Cały czas źle przyjmował, odskakiwała mu piłka. Niecelne podania, po których narażał nas na kontry. Był bardzo sfrustrowany i często po złej akcji wkurwiony sam na siebie. Dziwiliśmy sie z chłopakami, że pierwszy z boiska zszedł Bonecki a nie właśnie on.
Całkowicie się nie zgodzę co do Korta - to był jego najlepszy mecz w barwach Odry. Kilka fajnych przerzutów, regulował tempo gry, tego od niego oczekuję. A Bonecki zszedł bo zjebał dwie świetnie okazje do podwyższenia wyniku.

Re: #6- Odra Opole - Resovia Rzeszów (śr. 30.09., g. 18:30)

#33
smilee pisze:
środa, 30 września 2020, 19:32
pito10 pisze:
środa, 30 września 2020, 19:19
Coraz bardziej mnie rozczarowuje Czapliński.
Klon Skrzypy - wymienił stryjek skrzype na czaple
ale co miał zrobić Czapla? wszedł kiedy wszyscy już praktycznie stali, a przecież dwa albo trzy razy wywalczył rożnego, dał się sfaulować. Na ten moment widać, że jest przynajmniej poziom wyżej od Skrzypy. A mam też wrażenie, że Piech miał od początku meczu jakieś problemy zdrowotne, co chwilę się dociągał, kilka razy złapał się za dwójkę.
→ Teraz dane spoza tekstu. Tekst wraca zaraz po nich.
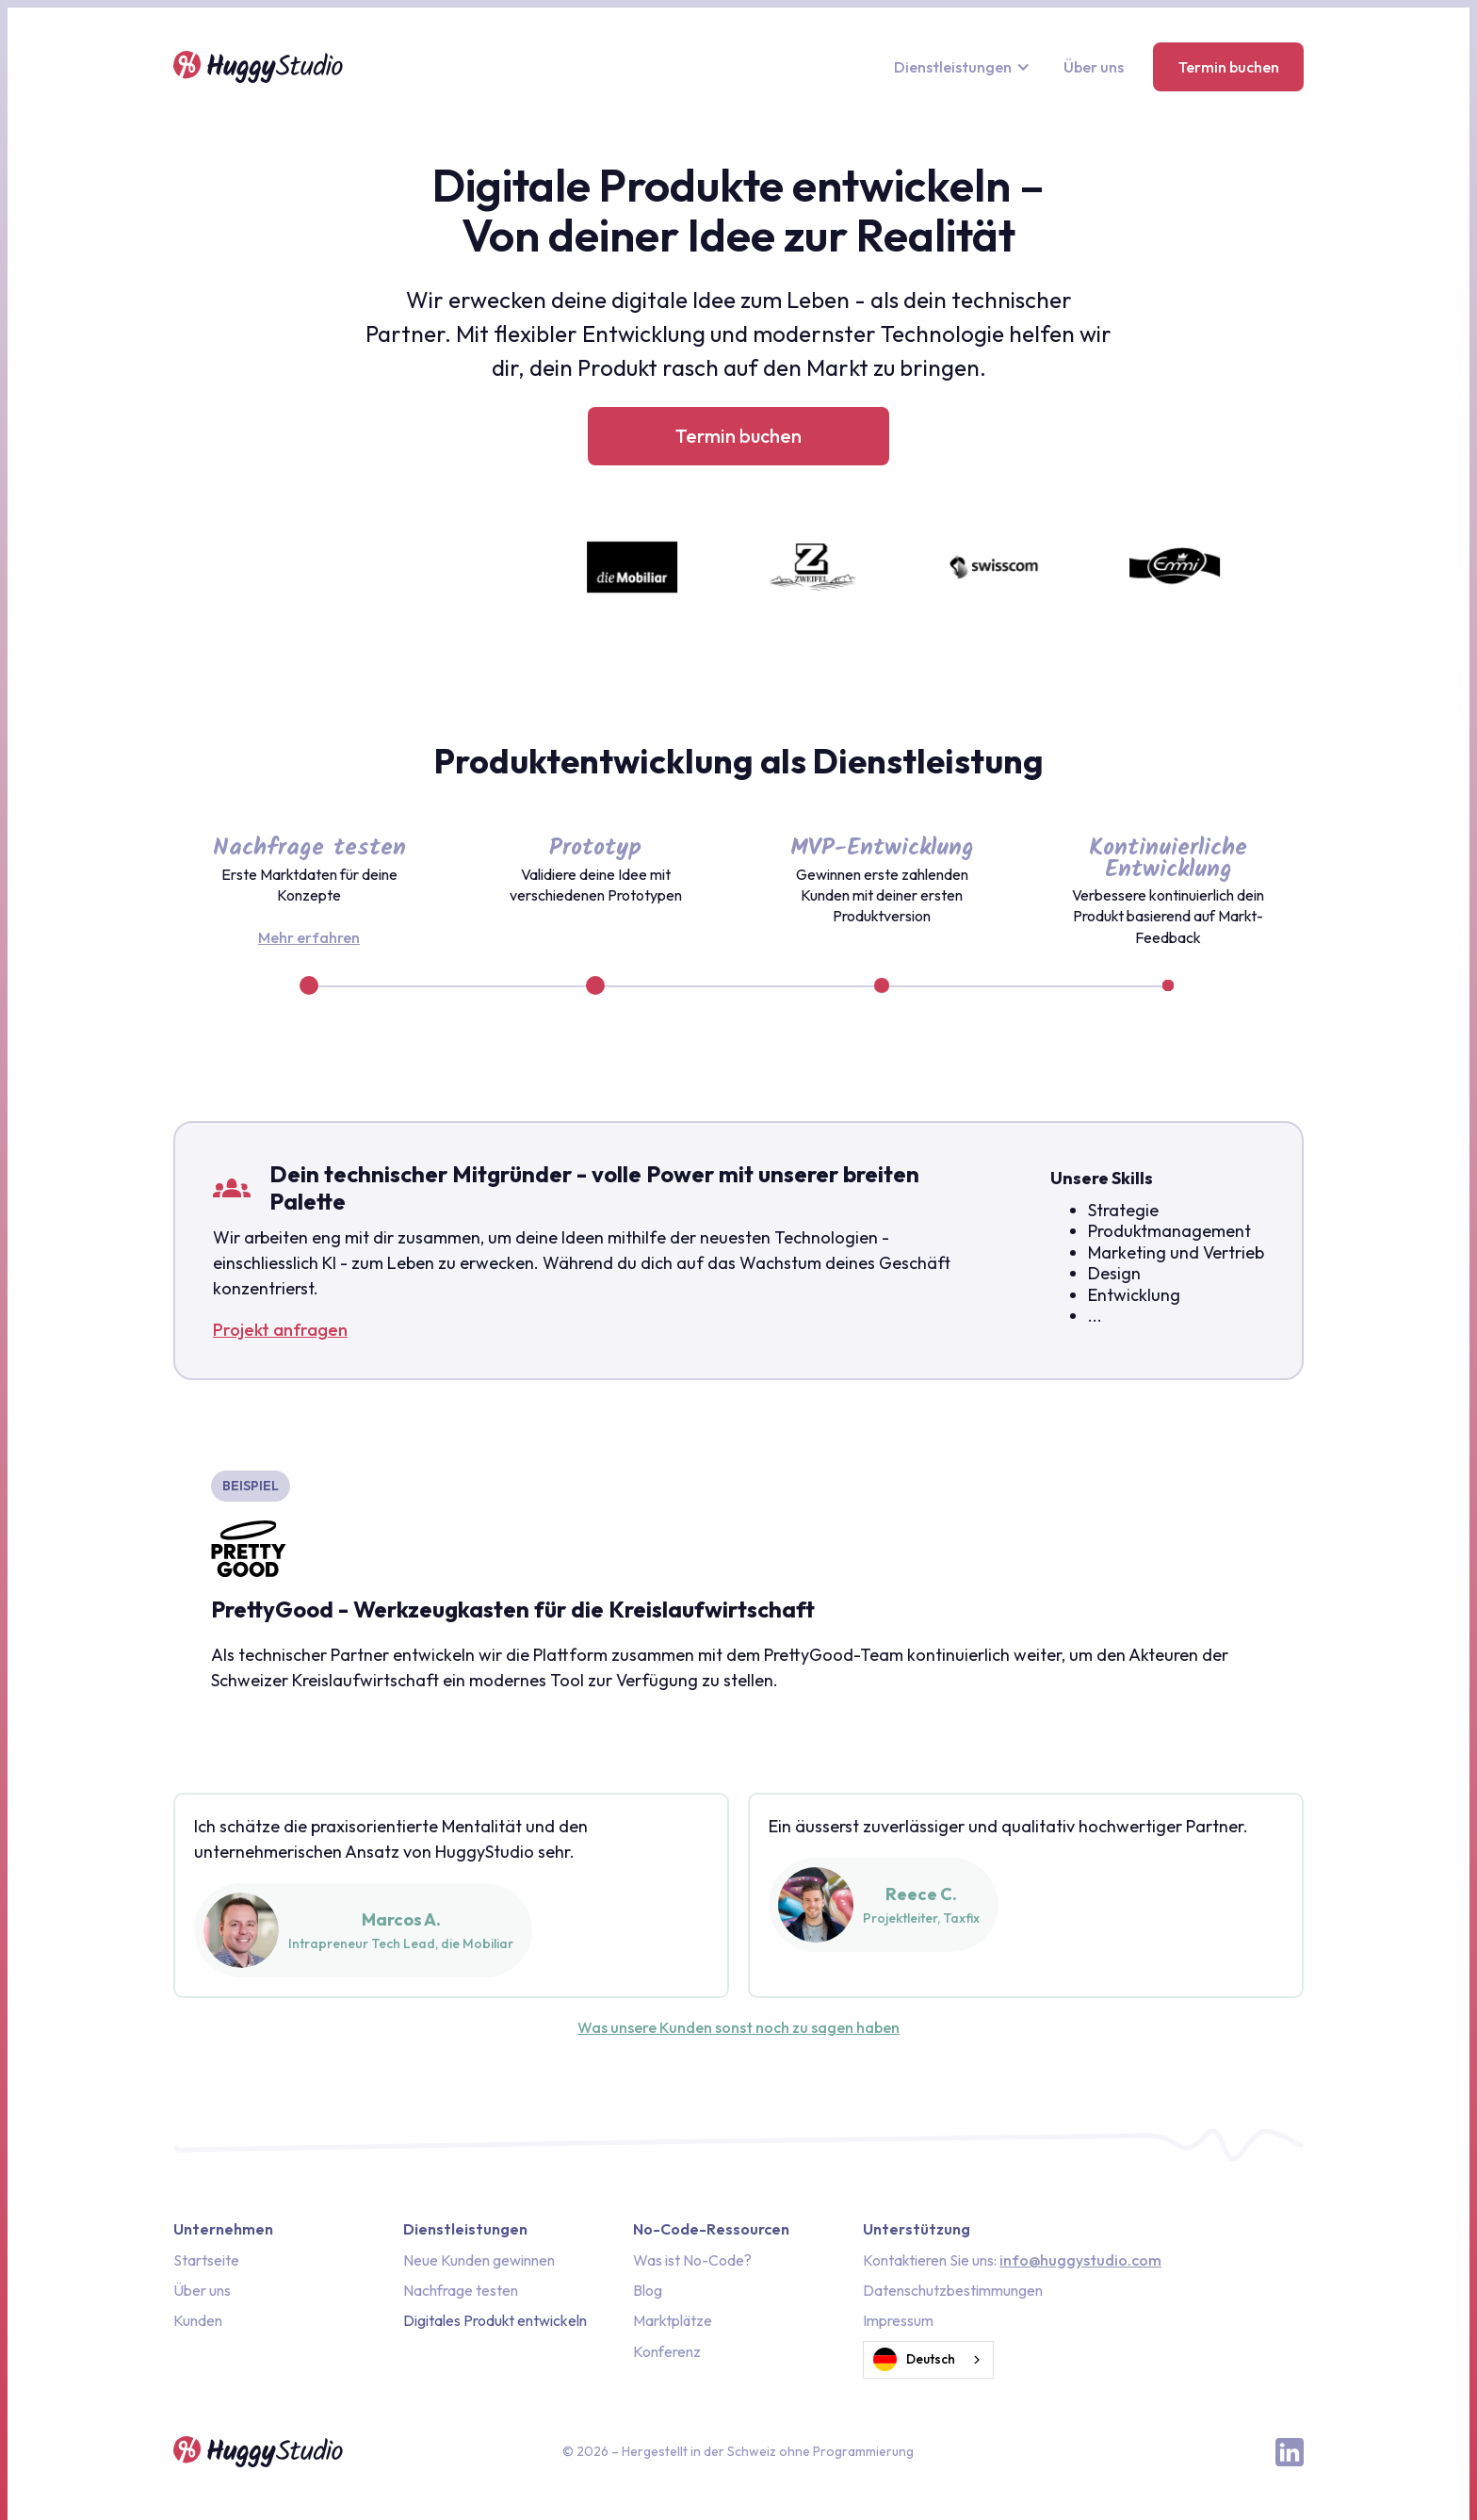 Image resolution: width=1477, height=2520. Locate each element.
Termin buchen (1228, 66)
Re: #6- Odra Opole - Resovia Rzeszów (śr. 30.09., g. 18:30)

#34
pito10 pisze:
środa, 30 września 2020, 19:19
Coraz bardziej mnie rozczarowuje Czapliński. Wszedł na 30 minut ale nie widać było żeby mu zależało. Wiele razy mógł agresywniej zaatakować przy pressingu a on niby biegł i zwalnial byle tylko nie wyciągnąć nogi i nie narazić się na kontakt z rywalem. Kort i Piech z przodu klasa. Aaa i Rosa znów kapitalnie wyciągnął piłkę lecącą w okienko.

A mi się Czapliński bardzo podobał. Waleczny. Potrafi przyjąć długą piłkę w tłoku, przytrzymać i zgrać. Nie notuje strat.
Tylko, że w działaniach ofensywnych był osamotniony. Wszedł na boisko w momencie kiedy po raz kolejny, nie wiedzieć czemu, czekamy na przeciwnika na swojej połowie.
Cały czas chciałbym go zobaczyć z Piechem w ustawieniu jeden pod drugim.

Re: #6- Odra Opole - Resovia Rzeszów (śr. 30.09., g. 18:30)

#37
I kolejny mecz wszystko co dobre w ataku zaczyna i kończy się w trójkącie Kort-Mikinic-Piech. Przydałoby się, żeby ktoś inny błysnął jakąś dobrą akcją. Niestety jasno trzeba powiedzieć, że ławki rezerwowych, wśród 'doświadczonych', za bardzo nie mamy, bo Niziołek ewidentnie nie doszedł jeszcze do siebie po kontuzji, a z pozostałych zmienników w miarę pozytywnie pokazał się tylko Nowak. Gancarczyk to niestety duże rozczarowanie, ciekawe też co ze Szrekiem i Czajkowskim, ale chyba trener nie ceni ich zbytnio.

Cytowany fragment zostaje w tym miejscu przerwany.